Szczecinianie wygrali poprzednie sześć meczów z Arką Gdynia. Ponadto zanim doszło do ostatniego spotkania drużyn zdobyli o siedem punktów więcej od przeciwnika w grupie spadkowej. Pogoń Szczecin była na grzbiecie fali, a przeciwnik w jej dolinie, dlatego była zobligowana do dyktowania warunków na murawie.

Trener Kosta Runjaić dotrzymuje słowa, więc zgodnie z zapowiedziami nie dokonał rewolucji w podstawowym składzie Pogoni, a wymienił piłkarzy na pojedynczych pozycjach. Swoją szansę dostali w obronie David Niepsuj, w środku pola Tomasz Hołota, natomiast w ataku Morten Rasmussen. Duńczyk strzelił w środku tygodnia gola w meczu zespołu rezerw z Kotwicą Kołobrzeg.

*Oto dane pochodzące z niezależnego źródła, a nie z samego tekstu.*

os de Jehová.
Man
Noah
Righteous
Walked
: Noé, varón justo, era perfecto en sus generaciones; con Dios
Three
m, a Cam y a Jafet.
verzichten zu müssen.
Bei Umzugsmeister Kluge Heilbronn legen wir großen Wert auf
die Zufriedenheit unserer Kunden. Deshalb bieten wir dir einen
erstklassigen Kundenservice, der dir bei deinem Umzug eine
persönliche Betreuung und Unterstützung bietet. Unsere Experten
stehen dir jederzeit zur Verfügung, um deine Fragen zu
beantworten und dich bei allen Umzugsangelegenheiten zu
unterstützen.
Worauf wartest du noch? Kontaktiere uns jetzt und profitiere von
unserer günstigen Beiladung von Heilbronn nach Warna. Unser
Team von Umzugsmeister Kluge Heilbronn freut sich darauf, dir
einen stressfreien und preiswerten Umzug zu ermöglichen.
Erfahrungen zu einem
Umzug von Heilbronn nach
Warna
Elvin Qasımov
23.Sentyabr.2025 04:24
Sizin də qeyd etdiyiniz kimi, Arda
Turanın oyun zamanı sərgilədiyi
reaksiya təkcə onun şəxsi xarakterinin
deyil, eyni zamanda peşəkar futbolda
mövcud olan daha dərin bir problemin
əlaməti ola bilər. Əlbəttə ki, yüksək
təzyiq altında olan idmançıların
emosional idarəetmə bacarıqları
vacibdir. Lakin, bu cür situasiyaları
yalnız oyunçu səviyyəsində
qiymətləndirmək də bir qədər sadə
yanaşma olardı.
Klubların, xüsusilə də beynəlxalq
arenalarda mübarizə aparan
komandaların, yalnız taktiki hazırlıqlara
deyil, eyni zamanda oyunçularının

Stwarzanie sytuacji podbramkowych w spotkaniu z Arką szło Rasmussenowi z trudem. Generalnie obraz spotkania przypominał bokserski klincz albo przeciąganie liny. Drużyny nie chciały się przed sobą otworzyć, a Arkowcy wbrew zmęczeniu po finale Pucharu Polski, nie zamierzali być statystami wobec ataków Pogoni. Kiedy najgroźniejszym zawodnikiem w ofensywie jest Tomasz Hołota, to wiadomo, że coś jest nie tak.

Portowcy przyspieszyli na początku kwadransa poprzedzającego przerwę. W 30. minucie mieli świetną szansę na objęcie prowadzenia. Mariusz Złotek zdecydował się zobaczyć powtórkę starcia Frederika Helstrupa z Kamilem Drygasem w polu karnym Arki i przyznał gospodarzom jedenastkę. Nie potrafił jej wykorzystać Adam Frączczak, którego strzał zatrzymał Pavels Steinbors.

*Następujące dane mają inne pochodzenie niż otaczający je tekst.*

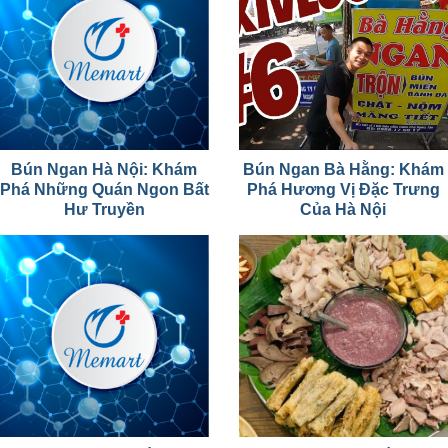
Bún Ngan Hà Nội: Khám
Bún Ngan Bà Hằng: Khám
Phá Những Quán Ngon Bất
Phá Hương Vị Đặc Trưng
Hư Truyền
Của Hà Nội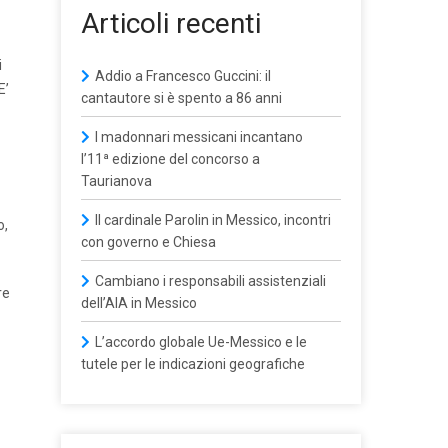
Articoli recenti
i
Addio a Francesco Guccini: il
E’
cantautore si è spento a 86 anni
I madonnari messicani incantano
l’11ª edizione del concorso a
Taurianova
Il cardinale Parolin in Messico, incontri
o,
con governo e Chiesa
Cambiano i responsabili assistenziali
re
dell’AIA in Messico
L’accordo globale Ue-Messico e le
tutele per le indicazioni geografiche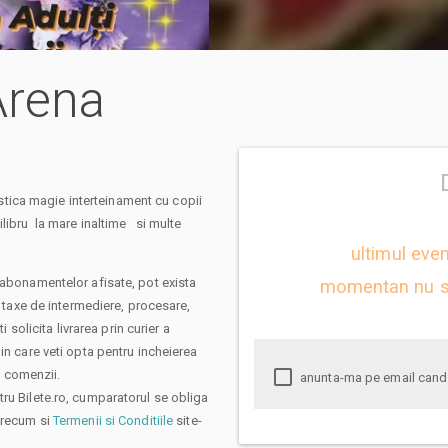
 Arena
stica magie interteinament cu copii
libru la mare inaltime si multe
ultimul eve
 abonamentelor afisate, pot exista
momentan nu s
: taxe de intermediere, procesare,
 solicita livrarea prin curier a
in care veti opta pentru incheierea
i comenzii.
ru Bilete.ro, cumparatorul se obliga
 precum si
Termenii si Conditiile
site-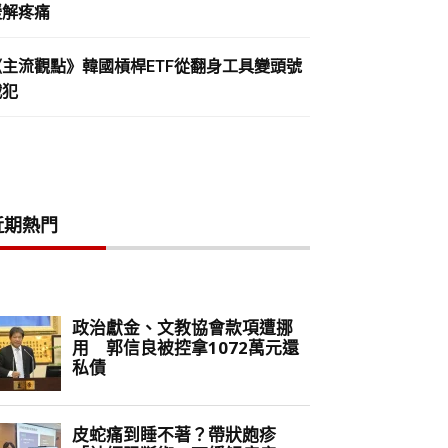
緩解疼痛
《主流觀點》韓國槓桿ETF從翻身工具變頭號
戰犯
近期熱門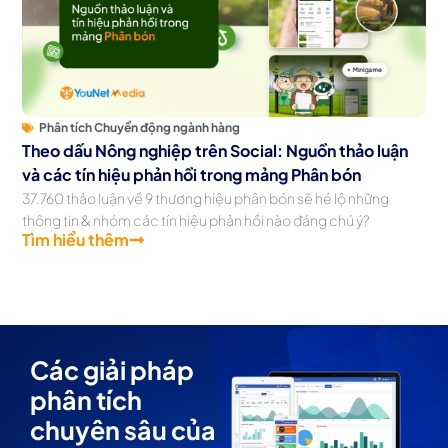
Phân tích Chuyển động ngành hàng
Theo dấu Nông nghiệp trên Social: Nguồn thảo luận
và các tín hiệu phản hồi trong mảng Phân bón
37.760 thảo luận về 9 thương hiệu phân bón sẽ hé lộ những
thông tin & nhóm các tín hiệu phản hồi nào đáng chú ý?
Tìm hiểu thêm
Các giải pháp
phân tích
chuyên sâu của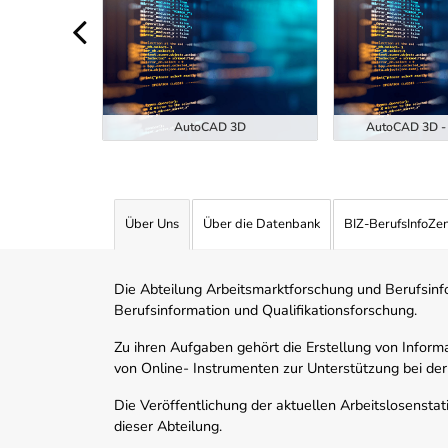
ukunft der
EKI-7-26)
AutoCAD 3D
AutoCAD 3D - 
Über Uns
Über die Datenbank
BIZ-BerufsInfoZe
Die Abteilung Arbeitsmarktforschung und Berufsinfor
Berufsinformation und Qualifikationsforschung.
Zu ihren Aufgaben gehört die Erstellung von Informa
von Online- Instrumenten zur Unterstützung bei der
Die Veröffentlichung der aktuellen Arbeitslosenstat
dieser Abteilung.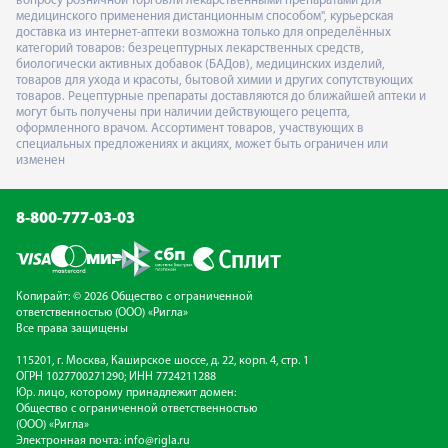
вопросу розничной торговли лекарственными препаратами для
медицинского применения дистанционным способом", курьерская
доставка из интернет-аптеки возможна только для определённых
категорий товаров: безрецептурных лекарственных средств,
биологически активных добавок (БАДов), медицинских изделий,
товаров для ухода и красоты, бытовой химии и других сопутствующих
товаров. Рецептурные препараты доставляются до ближайшей аптеки и
могут быть получены при наличии действующего рецепта,
оформленного врачом. Ассортимент товаров, участвующих в
специальных предложениях и акциях, может быть ограничен или
изменен
8-800-777-03-03
Копирайт: © 2026 Общество с ограниченной
ответственностью (ООО) «Ригла»
Все права защищены
115201, г. Москва, Каширское шоссе, д. 22, корп. 4, стр. 1
ОГРН 1027700271290; ИНН 7724211288
Юр. лицо, которому принадлежит домен:
Общество с ограниченной ответственностью
(ООО) «Ригла»
Электронная почта:
info@rigla.ru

W 34. minucie Kamil Drygas nie powierzył już nikomu piłki, a sam oddał uderzenie po podaniu od przeciwnika. Precyzyjne, eleganckie skończyło się golem na 1:0 dla Pogoni.

Gospodarze nie nacieszyli się swoim prowadzeniem nawet do przerwy. W 40. minucie Mateusz Szwoch pokazał Adamowi Frączczakowi jak należy wykonać rzut karny. Po faulu Spasa Delewa pomocnik huknął pod poprzeczkę i ustalił wynik pierwszej części spotkania na 1:1.

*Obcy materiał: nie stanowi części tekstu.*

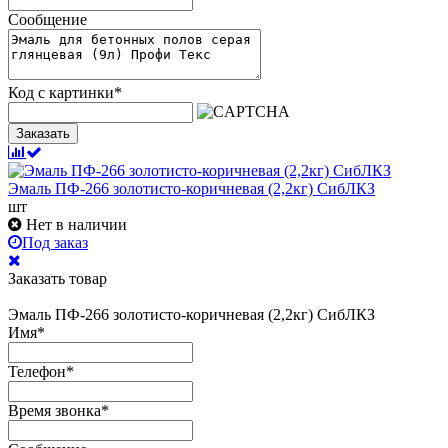
Сообщение
Код с картинки
*
Заказать
Эмаль ПФ-266 золотисто-коричневая (2,2кг) СибЛКЗ
шт
Нет в наличии
Под заказ
Заказать товар
Эмаль ПФ-266 золотисто-коричневая (2,2кг) СибЛКЗ
Имя
*
Телефон
*
Время звонка
*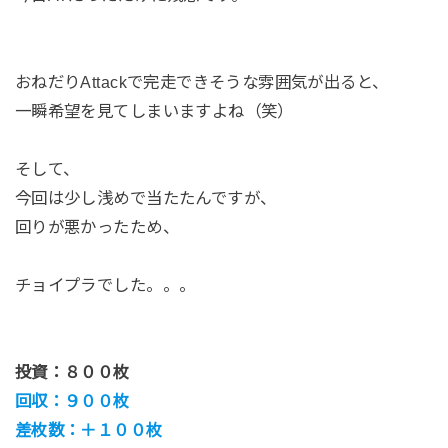
おねだりAttackで完走できそうな雰囲気が出ると、
一瞬希望を見てしまいますよね（笑）
そして、
今回は少し浅めで当たたんですが、
回りが悪かったため、
チョイプラでした。。。
投資：８００枚
回収：９００枚
差枚数：＋１００枚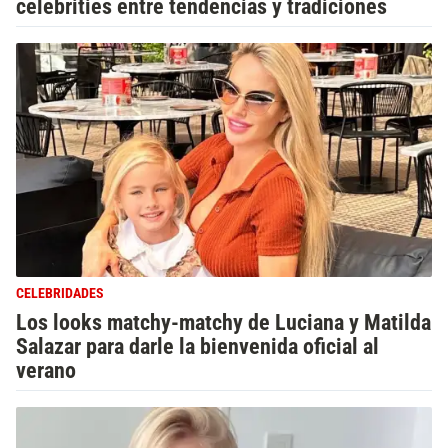
celebrities entre tendencias y tradiciones
CELEBRIDADES
Los looks matchy-matchy de Luciana y Matilda
Salazar para darle la bienvenida oficial al
verano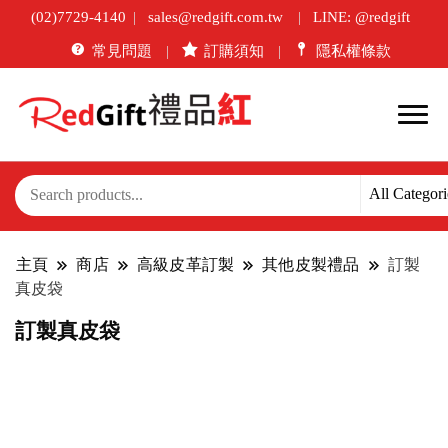
(02)7729-4140
sales@redgift.com.tw
LINE: @redgift
常見問題
訂購須知
隱私權條款
主頁
商店
高級皮革訂製
其他皮製禮品
訂製
真皮袋
訂製真皮袋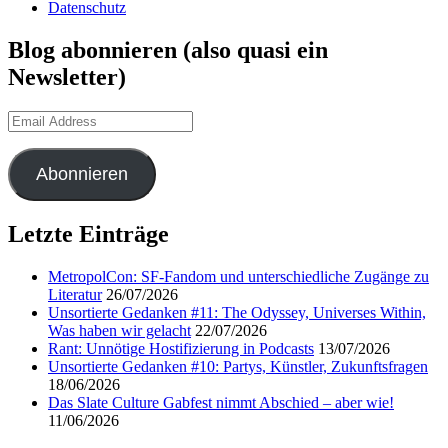
Datenschutz
Blog abonnieren (also quasi ein
Newsletter)
Email
Address
Abonnieren
Letzte Einträge
MetropolCon: SF-Fandom und unterschiedliche Zugänge zu
Literatur
26/07/2026
Unsortierte Gedanken #11: The Odyssey, Universes Within,
Was haben wir gelacht
22/07/2026
Rant: Unnötige Hostifizierung in Podcasts
13/07/2026
Unsortierte Gedanken #10: Partys, Künstler, Zukunftsfragen
18/06/2026
Das Slate Culture Gabfest nimmt Abschied – aber wie!
11/06/2026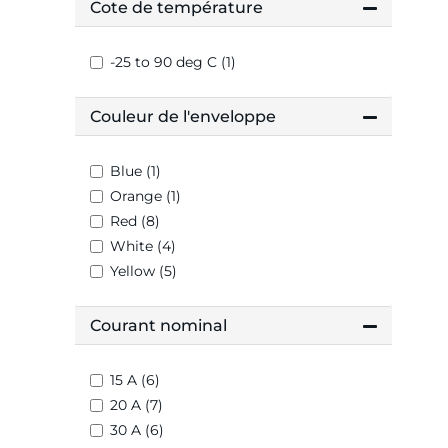
Cote de température
-25 to 90 deg C (1)
Couleur de l'enveloppe
Blue (1)
Orange (1)
Red (8)
White (4)
Yellow (5)
Courant nominal
15 A (6)
20 A (7)
30 A (6)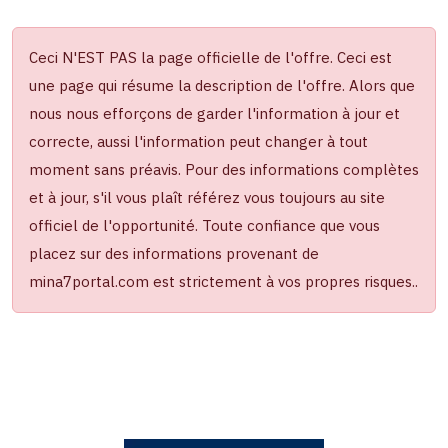
Ceci N'EST PAS la page officielle de l'offre. Ceci est
une page qui résume la description de l'offre. Alors que
nous nous efforçons de garder l'information à jour et
correcte, aussi l'information peut changer à tout
moment sans préavis. Pour des informations complètes
et à jour, s'il vous plaît référez vous toujours au site
officiel de l'opportunité. Toute confiance que vous
placez sur des informations provenant de
mina7portal.com est strictement à vos propres risques..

Trenerzy Runjaić i Leszek Ojrzyński szybko dokonali zmian, więc nie byli usatysfakcjonowani tym, co widzą na boisku. Adam Buksa zmienił jałowego Rasmussena, a Dawid Sołdecki omylnego Yannicka Kakoko. Nie minęła godzina i Jakub Piotrowski zastąpił obciążonego kartką Kamila Drygasa, a Grzegorz Piesio obolałego Marcina Warcholaka.

Roszady personalne wpłynęły lepiej na Pogoń, która w 59. minucie odzyskała prowadzenie. Adam Frączczak zrehabilitował się za wcześniejsze zmarnowanie rzutu karnego. Najlepszy strzelec Pogoni główkował idealnie po dośrodkowaniu Ricardo Nunesa. W pierwszej połowie gospodarze prowadzili przez sześć minut, a w drugiej części przez siedem. W 63. minucie Ruben Jurado odpowiedział precyzyjnym strzałem na 2:2 po indywidualnej akcji.

Żywe i interesujące od pewnego momentu spotkanie rozstrzygnął Adam Buksa w 82. minucie. Po podaniu od Tomasza Hołoty zrobił co do niego należało, a jego trafienie na 3:2 było czwartym dla Pogoni w grupie spadkowej. Spośród szczecinian jest ostatnio zdecydowanie najskuteczniejszym zawodnikiem.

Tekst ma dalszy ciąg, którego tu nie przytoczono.